The Ghostwolf puppy, startled by the sudden noise and movement, teleported in a panic to hide behind Nevoria's legs.

"Sorry! So sorry!" Fin hastily dismissed the chest plate, the wings and armor dissolving back into whatever dimensional space they inhabited when not manifested. He bent to help gather the scattered tools, his face burning with embarrassment.

Nevoria waved off his apologies with more patience than he probably deserved, though her copper eyes held distinct annoyance. "Just be more careful. Those tools are expensive." She set the last hammer back in its proper place, then turned to fix him with an intense stare. "I'm almost scared to see what the next item is. Please tell me it's something reasonable like a mana potion or a skill tome."

Fin hesitated, his hand hovering over his dimensional storage. Something in Nevoria's tone suggested she was only half-joking, and after the mantle's revelation, he was genuinely uncertain about what the other reward might be. He withdrew it slowly, as if sudden movements might trigger some catastrophic reaction.

The Impundulu Tears manifested as a vial approximately the size of a standard medical syringe, its glass container pristine and impossibly clear. Inside, a bolt of pure lightning ricocheted back and forth at speeds that should have been physically impossible in such a confined space, the electricity moving so fast it created a continuous glow rather than discrete flashes. The light it cast was harsh and white, making afterimages burn into Fin's vision.

Nevoria took the vial with exaggerated gentleness, as if handling a live explosive, which, given her sudden pallor, might not have been far from the truth. Her eyes glazed over again as her appraisal skill activated. When her vision cleared this time, she immediately thrust the vial back at him like it had burned her hands.

"Go find your grandfather right now," she said with the kind of urgency that made Fin's survival instincts scream warnings. "Don't pull that out again until you're well outside the city limits. And when you do use it, do so as quickly as possible. Don't store it, don't wait, don't show it to anyone else. Use it immediately."

Fin fumbled the vial back into his dimensional storage, his pulse quickening. "Why? What is it?"

"Wait." Nevoria's hands moved around for a few seconds, and suddenly information flooded directly into Fin's System interface, the item description shared through some skill he didn't recognize.

Impundulu Tears (Primal) – Harvested from the eyes of an Impundulu during the grieving process after losing its only offspring. A cultivation resource of Primal rarity, guaranteed to clear all mana pathways, optimize core structure, and push a lightning-affinity cultivator to the next Tier regardless of current advancement stage or accumulated bottlenecks. Single use. Effects are immediate and irreversible.

Fin's breath stopped. Primal rarity, the second time he'd seen that. The first time caused his race to change. Guaranteed Tier advancement. Immediate effects. The implications crashed over him like a tidal wave. This wasn't just valuable, this was the kind of resource that sparked wars between countries, the kind of treasure that entire noble houses would slaughter each other to possess.

He didn't say anything. Couldn't say anything.

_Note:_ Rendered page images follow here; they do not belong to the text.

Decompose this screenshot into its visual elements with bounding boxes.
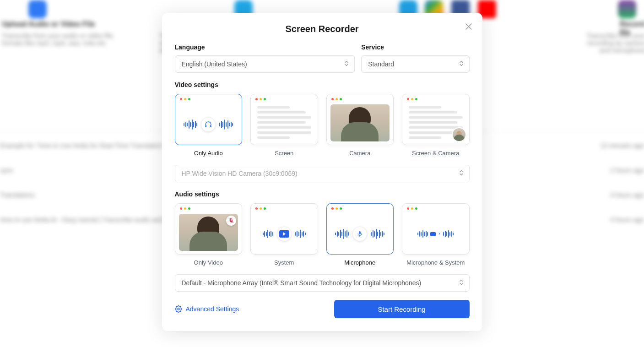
microphone-device-select[interactable]: Default - Microphone Array (Intel® Smart…: [175, 274, 470, 292]
video-preview-image: [179, 214, 238, 251]
video-option-screen[interactable]: Screen: [250, 94, 318, 157]
video-options: Only Audio Screen: [175, 94, 470, 157]
window-dots-icon: [180, 207, 238, 210]
svg-rect-0: [206, 125, 207, 128]
waveform-icon: [295, 230, 306, 238]
waveform-icon: [443, 230, 454, 238]
microphone-icon: [352, 227, 367, 241]
chevron-updown-icon: [459, 279, 464, 287]
window-dots-icon: [331, 207, 389, 210]
screen-recorder-modal: Screen Recorder Language English (United…: [162, 13, 482, 331]
option-label: Microphone & System: [402, 259, 470, 266]
language-value: English (United States): [182, 60, 247, 68]
mic-muted-icon: [226, 216, 236, 226]
service-select[interactable]: Standard: [361, 55, 469, 73]
window-dots-icon: [407, 207, 465, 210]
audio-option-microphone[interactable]: Microphone: [326, 203, 394, 266]
video-play-icon: [277, 227, 292, 241]
option-label: Microphone: [326, 259, 394, 266]
video-small-icon: [430, 232, 436, 236]
option-label: Only Audio: [175, 150, 243, 157]
camera-preview-image: [330, 104, 390, 141]
close-button[interactable]: [463, 21, 474, 32]
window-dots-icon: [255, 207, 313, 210]
close-icon: [465, 23, 472, 30]
chevron-updown-icon: [459, 60, 464, 68]
audio-option-system[interactable]: System: [250, 203, 318, 266]
video-settings-label: Video settings: [175, 81, 470, 88]
language-label: Language: [175, 43, 355, 51]
video-option-screen-camera[interactable]: Screen & Camera: [402, 94, 470, 157]
svg-rect-2: [359, 231, 361, 234]
option-label: Screen & Camera: [402, 150, 470, 157]
audio-options: Only Video: [175, 203, 470, 266]
audio-settings-label: Audio settings: [175, 190, 470, 198]
waveform-icon: [184, 119, 197, 130]
window-dots-icon: [331, 98, 389, 100]
audio-option-microphone-system[interactable]: Microphone & System: [402, 203, 470, 266]
pip-avatar-icon: [452, 127, 466, 142]
headphones-icon: [201, 117, 216, 132]
advanced-settings-link[interactable]: Advanced Settings: [175, 305, 239, 313]
option-label: Only Video: [175, 259, 243, 266]
microphone-device-value: Default - Microphone Array (Intel® Smart…: [182, 279, 422, 287]
waveform-icon: [335, 229, 349, 239]
chevron-updown-icon: [344, 60, 349, 68]
modal-title: Screen Recorder: [175, 24, 470, 34]
service-value: Standard: [368, 60, 394, 68]
service-label: Service: [361, 43, 469, 51]
camera-device-select[interactable]: HP Wide Vision HD Camera (30c9:0069): [175, 165, 470, 182]
advanced-settings-label: Advanced Settings: [186, 305, 239, 313]
svg-point-4: [178, 308, 179, 310]
option-label: System: [250, 259, 318, 266]
waveform-icon: [371, 229, 384, 239]
svg-rect-1: [210, 125, 211, 128]
chevron-updown-icon: [459, 170, 464, 178]
window-dots-icon: [255, 98, 313, 100]
option-label: Camera: [326, 150, 394, 157]
start-recording-button[interactable]: Start Recording: [334, 300, 470, 318]
window-dots-icon: [180, 98, 238, 100]
video-option-only-audio[interactable]: Only Audio: [175, 94, 243, 157]
modal-overlay: Screen Recorder Language English (United…: [0, 0, 644, 347]
svg-rect-3: [439, 233, 440, 234]
gear-icon: [175, 305, 182, 313]
waveform-icon: [219, 119, 233, 130]
camera-device-value: HP Wide Vision HD Camera (30c9:0069): [182, 170, 298, 177]
window-dots-icon: [407, 98, 465, 100]
waveform-icon: [263, 230, 273, 238]
waveform-icon: [417, 230, 428, 238]
option-label: Screen: [250, 150, 318, 157]
video-option-camera[interactable]: Camera: [326, 94, 394, 157]
language-select[interactable]: English (United States): [175, 55, 355, 73]
audio-option-only-video[interactable]: Only Video: [175, 203, 243, 266]
document-skeleton-icon: [251, 104, 318, 143]
mic-small-icon: [438, 232, 441, 236]
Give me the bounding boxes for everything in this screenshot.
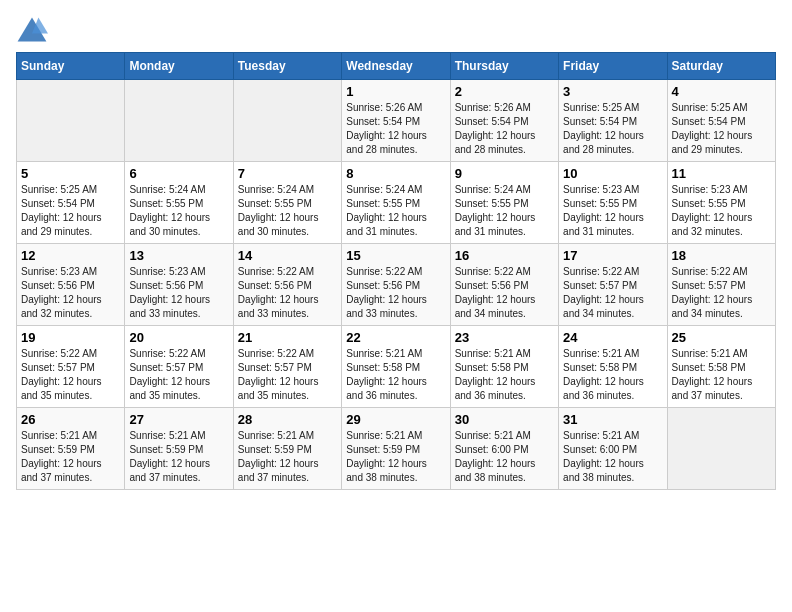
page-header [16,16,776,44]
cell-date-number: 25 [672,330,771,345]
cell-date-number: 8 [346,166,445,181]
calendar-cell: 4Sunrise: 5:25 AM Sunset: 5:54 PM Daylig… [667,80,775,162]
calendar-cell: 3Sunrise: 5:25 AM Sunset: 5:54 PM Daylig… [559,80,667,162]
cell-sun-info: Sunrise: 5:24 AM Sunset: 5:55 PM Dayligh… [238,183,337,239]
calendar-header: SundayMondayTuesdayWednesdayThursdayFrid… [17,53,776,80]
weekday-header: Saturday [667,53,775,80]
cell-date-number: 11 [672,166,771,181]
cell-sun-info: Sunrise: 5:25 AM Sunset: 5:54 PM Dayligh… [672,101,771,157]
cell-date-number: 2 [455,84,554,99]
cell-date-number: 5 [21,166,120,181]
cell-sun-info: Sunrise: 5:22 AM Sunset: 5:57 PM Dayligh… [238,347,337,403]
calendar-cell: 15Sunrise: 5:22 AM Sunset: 5:56 PM Dayli… [342,244,450,326]
calendar-table: SundayMondayTuesdayWednesdayThursdayFrid… [16,52,776,490]
weekday-header: Wednesday [342,53,450,80]
cell-sun-info: Sunrise: 5:26 AM Sunset: 5:54 PM Dayligh… [346,101,445,157]
logo-icon [16,16,48,44]
cell-sun-info: Sunrise: 5:24 AM Sunset: 5:55 PM Dayligh… [129,183,228,239]
cell-date-number: 13 [129,248,228,263]
cell-sun-info: Sunrise: 5:21 AM Sunset: 5:58 PM Dayligh… [672,347,771,403]
cell-sun-info: Sunrise: 5:23 AM Sunset: 5:56 PM Dayligh… [129,265,228,321]
weekday-header: Tuesday [233,53,341,80]
calendar-cell: 24Sunrise: 5:21 AM Sunset: 5:58 PM Dayli… [559,326,667,408]
calendar-cell: 25Sunrise: 5:21 AM Sunset: 5:58 PM Dayli… [667,326,775,408]
cell-date-number: 30 [455,412,554,427]
cell-sun-info: Sunrise: 5:21 AM Sunset: 5:59 PM Dayligh… [238,429,337,485]
cell-sun-info: Sunrise: 5:24 AM Sunset: 5:55 PM Dayligh… [455,183,554,239]
cell-date-number: 1 [346,84,445,99]
calendar-cell: 21Sunrise: 5:22 AM Sunset: 5:57 PM Dayli… [233,326,341,408]
weekday-header: Friday [559,53,667,80]
calendar-cell: 30Sunrise: 5:21 AM Sunset: 6:00 PM Dayli… [450,408,558,490]
calendar-cell: 19Sunrise: 5:22 AM Sunset: 5:57 PM Dayli… [17,326,125,408]
calendar-cell: 27Sunrise: 5:21 AM Sunset: 5:59 PM Dayli… [125,408,233,490]
calendar-cell: 16Sunrise: 5:22 AM Sunset: 5:56 PM Dayli… [450,244,558,326]
calendar-cell: 13Sunrise: 5:23 AM Sunset: 5:56 PM Dayli… [125,244,233,326]
cell-date-number: 24 [563,330,662,345]
cell-sun-info: Sunrise: 5:22 AM Sunset: 5:56 PM Dayligh… [346,265,445,321]
calendar-cell: 12Sunrise: 5:23 AM Sunset: 5:56 PM Dayli… [17,244,125,326]
cell-sun-info: Sunrise: 5:24 AM Sunset: 5:55 PM Dayligh… [346,183,445,239]
cell-date-number: 4 [672,84,771,99]
weekday-header: Thursday [450,53,558,80]
cell-sun-info: Sunrise: 5:21 AM Sunset: 5:59 PM Dayligh… [21,429,120,485]
cell-sun-info: Sunrise: 5:21 AM Sunset: 5:58 PM Dayligh… [455,347,554,403]
cell-date-number: 18 [672,248,771,263]
cell-date-number: 21 [238,330,337,345]
cell-date-number: 16 [455,248,554,263]
calendar-cell: 18Sunrise: 5:22 AM Sunset: 5:57 PM Dayli… [667,244,775,326]
cell-date-number: 7 [238,166,337,181]
cell-date-number: 22 [346,330,445,345]
cell-date-number: 19 [21,330,120,345]
calendar-cell: 28Sunrise: 5:21 AM Sunset: 5:59 PM Dayli… [233,408,341,490]
cell-sun-info: Sunrise: 5:21 AM Sunset: 6:00 PM Dayligh… [563,429,662,485]
cell-sun-info: Sunrise: 5:22 AM Sunset: 5:56 PM Dayligh… [238,265,337,321]
cell-sun-info: Sunrise: 5:22 AM Sunset: 5:57 PM Dayligh… [129,347,228,403]
cell-date-number: 10 [563,166,662,181]
calendar-cell [125,80,233,162]
cell-sun-info: Sunrise: 5:21 AM Sunset: 5:58 PM Dayligh… [346,347,445,403]
calendar-cell: 17Sunrise: 5:22 AM Sunset: 5:57 PM Dayli… [559,244,667,326]
calendar-week-row: 19Sunrise: 5:22 AM Sunset: 5:57 PM Dayli… [17,326,776,408]
calendar-cell [233,80,341,162]
calendar-week-row: 12Sunrise: 5:23 AM Sunset: 5:56 PM Dayli… [17,244,776,326]
calendar-cell: 9Sunrise: 5:24 AM Sunset: 5:55 PM Daylig… [450,162,558,244]
cell-sun-info: Sunrise: 5:21 AM Sunset: 5:58 PM Dayligh… [563,347,662,403]
calendar-cell: 14Sunrise: 5:22 AM Sunset: 5:56 PM Dayli… [233,244,341,326]
cell-sun-info: Sunrise: 5:22 AM Sunset: 5:56 PM Dayligh… [455,265,554,321]
calendar-cell: 1Sunrise: 5:26 AM Sunset: 5:54 PM Daylig… [342,80,450,162]
calendar-week-row: 1Sunrise: 5:26 AM Sunset: 5:54 PM Daylig… [17,80,776,162]
cell-date-number: 29 [346,412,445,427]
cell-sun-info: Sunrise: 5:21 AM Sunset: 5:59 PM Dayligh… [346,429,445,485]
weekday-header: Sunday [17,53,125,80]
calendar-cell: 8Sunrise: 5:24 AM Sunset: 5:55 PM Daylig… [342,162,450,244]
calendar-cell: 2Sunrise: 5:26 AM Sunset: 5:54 PM Daylig… [450,80,558,162]
cell-date-number: 31 [563,412,662,427]
cell-sun-info: Sunrise: 5:26 AM Sunset: 5:54 PM Dayligh… [455,101,554,157]
weekday-header: Monday [125,53,233,80]
cell-date-number: 6 [129,166,228,181]
calendar-cell: 6Sunrise: 5:24 AM Sunset: 5:55 PM Daylig… [125,162,233,244]
cell-date-number: 9 [455,166,554,181]
cell-date-number: 15 [346,248,445,263]
cell-date-number: 14 [238,248,337,263]
cell-sun-info: Sunrise: 5:25 AM Sunset: 5:54 PM Dayligh… [21,183,120,239]
calendar-cell: 7Sunrise: 5:24 AM Sunset: 5:55 PM Daylig… [233,162,341,244]
calendar-week-row: 26Sunrise: 5:21 AM Sunset: 5:59 PM Dayli… [17,408,776,490]
cell-date-number: 26 [21,412,120,427]
calendar-cell: 10Sunrise: 5:23 AM Sunset: 5:55 PM Dayli… [559,162,667,244]
cell-date-number: 17 [563,248,662,263]
calendar-cell: 31Sunrise: 5:21 AM Sunset: 6:00 PM Dayli… [559,408,667,490]
calendar-cell: 26Sunrise: 5:21 AM Sunset: 5:59 PM Dayli… [17,408,125,490]
calendar-cell [17,80,125,162]
cell-date-number: 12 [21,248,120,263]
cell-sun-info: Sunrise: 5:22 AM Sunset: 5:57 PM Dayligh… [672,265,771,321]
calendar-cell: 23Sunrise: 5:21 AM Sunset: 5:58 PM Dayli… [450,326,558,408]
cell-sun-info: Sunrise: 5:23 AM Sunset: 5:55 PM Dayligh… [563,183,662,239]
cell-date-number: 3 [563,84,662,99]
cell-sun-info: Sunrise: 5:22 AM Sunset: 5:57 PM Dayligh… [563,265,662,321]
calendar-cell: 20Sunrise: 5:22 AM Sunset: 5:57 PM Dayli… [125,326,233,408]
cell-sun-info: Sunrise: 5:21 AM Sunset: 5:59 PM Dayligh… [129,429,228,485]
calendar-week-row: 5Sunrise: 5:25 AM Sunset: 5:54 PM Daylig… [17,162,776,244]
cell-sun-info: Sunrise: 5:23 AM Sunset: 5:55 PM Dayligh… [672,183,771,239]
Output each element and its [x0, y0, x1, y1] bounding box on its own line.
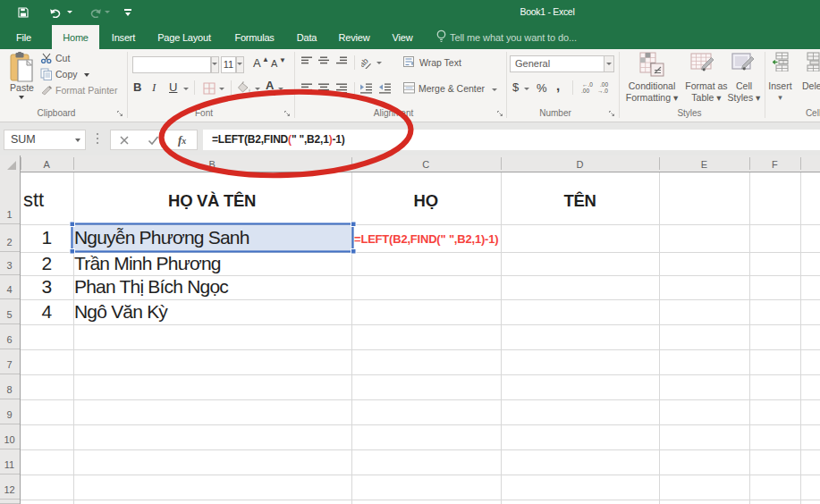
svg-text:.00: .00 [600, 81, 608, 88]
svg-text:ab: ab [361, 56, 370, 69]
svg-text:→.0: →.0 [597, 88, 608, 94]
svg-text:.00: .00 [581, 88, 589, 94]
svg-text:←.0: ←.0 [582, 81, 593, 88]
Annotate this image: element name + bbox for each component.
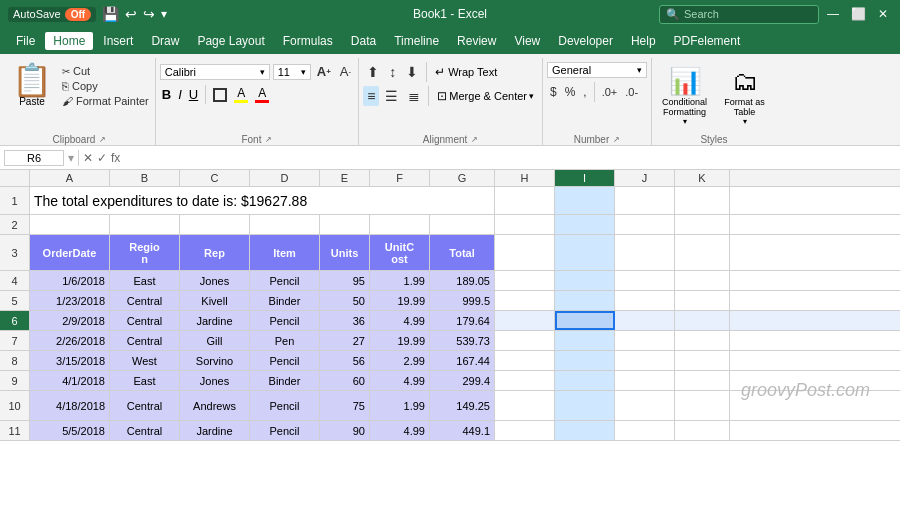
cell-d8[interactable]: Pencil [250,351,320,370]
cell-a11[interactable]: 5/5/2018 [30,421,110,440]
cell-a3-header[interactable]: OrderDate [30,235,110,270]
col-header-g[interactable]: G [430,170,495,186]
cell-a8[interactable]: 3/15/2018 [30,351,110,370]
number-format-dropdown[interactable]: General ▾ [547,62,647,78]
cut-button[interactable]: ✂ Cut [60,64,151,78]
percent-button[interactable]: % [562,83,579,101]
cell-h2[interactable] [495,215,555,234]
cell-j9[interactable] [615,371,675,390]
cell-g7[interactable]: 539.73 [430,331,495,350]
cell-e5[interactable]: 50 [320,291,370,310]
cell-f2[interactable] [370,215,430,234]
cell-g5[interactable]: 999.5 [430,291,495,310]
cell-h6[interactable] [495,311,555,330]
cell-b8[interactable]: West [110,351,180,370]
cell-f3-header[interactable]: UnitCost [370,235,430,270]
cell-b11[interactable]: Central [110,421,180,440]
cancel-formula-icon[interactable]: ✕ [83,151,93,165]
cell-i5[interactable] [555,291,615,310]
menu-file[interactable]: File [8,32,43,50]
cell-d3-header[interactable]: Item [250,235,320,270]
cell-h8[interactable] [495,351,555,370]
cell-i9[interactable] [555,371,615,390]
menu-view[interactable]: View [506,32,548,50]
copy-button[interactable]: ⎘ Copy [60,79,151,93]
cell-i3[interactable] [555,235,615,270]
col-header-e[interactable]: E [320,170,370,186]
clipboard-expander[interactable]: ↗ [99,135,106,144]
cell-k4[interactable] [675,271,730,290]
comma-button[interactable]: , [580,83,589,101]
menu-formulas[interactable]: Formulas [275,32,341,50]
cell-k6[interactable] [675,311,730,330]
cell-b3-header[interactable]: Region [110,235,180,270]
cell-b4[interactable]: East [110,271,180,290]
cell-k7[interactable] [675,331,730,350]
cell-i8[interactable] [555,351,615,370]
cell-g11[interactable]: 449.1 [430,421,495,440]
cell-j3[interactable] [615,235,675,270]
increase-decimal-button[interactable]: .0+ [599,84,621,100]
col-header-k[interactable]: K [675,170,730,186]
conditional-formatting-button[interactable]: 📊 ConditionalFormatting ▾ [656,62,713,130]
menu-home[interactable]: Home [45,32,93,50]
cell-j6[interactable] [615,311,675,330]
cell-d7[interactable]: Pen [250,331,320,350]
col-header-i[interactable]: I [555,170,615,186]
restore-icon[interactable]: ⬜ [847,7,870,21]
cell-j1[interactable] [615,187,675,214]
close-icon[interactable]: ✕ [874,7,892,21]
cell-g9[interactable]: 299.4 [430,371,495,390]
cell-reference-box[interactable]: R6 [4,150,64,166]
cell-c2[interactable] [180,215,250,234]
cell-j4[interactable] [615,271,675,290]
col-header-h[interactable]: H [495,170,555,186]
cell-c6[interactable]: Jardine [180,311,250,330]
bold-button[interactable]: B [160,86,173,103]
search-box[interactable]: 🔍 [659,5,819,24]
cell-b5[interactable]: Central [110,291,180,310]
menu-pdfelement[interactable]: PDFelement [666,32,749,50]
cell-a9[interactable]: 4/1/2018 [30,371,110,390]
font-size-dropdown[interactable]: 11 ▾ [273,64,311,80]
wrap-text-button[interactable]: ↵ Wrap Text [431,63,501,81]
menu-data[interactable]: Data [343,32,384,50]
cell-e7[interactable]: 27 [320,331,370,350]
cell-c5[interactable]: Kivell [180,291,250,310]
cell-g10[interactable]: 149.25 [430,391,495,420]
cell-a7[interactable]: 2/26/2018 [30,331,110,350]
menu-page-layout[interactable]: Page Layout [189,32,272,50]
cell-e10[interactable]: 75 [320,391,370,420]
cell-g3-header[interactable]: Total [430,235,495,270]
cell-e11[interactable]: 90 [320,421,370,440]
cell-k8[interactable] [675,351,730,370]
autosave-toggle[interactable]: Off [65,8,91,21]
align-center-button[interactable]: ☰ [381,86,402,106]
redo-icon[interactable]: ↪ [143,6,155,22]
cell-e9[interactable]: 60 [320,371,370,390]
col-header-f[interactable]: F [370,170,430,186]
menu-developer[interactable]: Developer [550,32,621,50]
cell-g4[interactable]: 189.05 [430,271,495,290]
cell-a5[interactable]: 1/23/2018 [30,291,110,310]
cell-j7[interactable] [615,331,675,350]
cell-b2[interactable] [110,215,180,234]
align-top-button[interactable]: ⬆ [363,62,383,82]
cell-i4[interactable] [555,271,615,290]
alignment-expander[interactable]: ↗ [471,135,478,144]
cell-h5[interactable] [495,291,555,310]
align-left-button[interactable]: ≡ [363,86,379,106]
cell-j5[interactable] [615,291,675,310]
cell-e2[interactable] [320,215,370,234]
cell-k9[interactable] [675,371,730,390]
cell-a1[interactable]: The total expenditures to date is: $1962… [30,187,495,214]
cell-f7[interactable]: 19.99 [370,331,430,350]
cell-f4[interactable]: 1.99 [370,271,430,290]
font-family-dropdown[interactable]: Calibri ▾ [160,64,270,80]
cell-e8[interactable]: 56 [320,351,370,370]
cell-g6[interactable]: 179.64 [430,311,495,330]
decrease-decimal-button[interactable]: .0- [622,84,641,100]
cell-j11[interactable] [615,421,675,440]
col-header-b[interactable]: B [110,170,180,186]
cell-d2[interactable] [250,215,320,234]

Fin bolted. He didn't thank Nevoria, didn't say goodbye, didn't acknowledge the Ghostwolf puppy that scrambled to follow him. He just ran, his enhanced speed carrying him through the forge door and into the village streets with desperate urgency. His dimensional storage felt like it was burning against his consciousness, the knowledge of what it contained making every passing cultivator seem like a potential threat.

He needed to find Theron. Needed to get somewhere safe, somewhere he could use the tears.

His feet carried him through the living streets of the village, but his mind was already racing ahead.

Fin ran faster, the puppy keeping pace through periodic teleportations, and tried very hard not to think about the fact that he was carrying enough power to change millions of lives.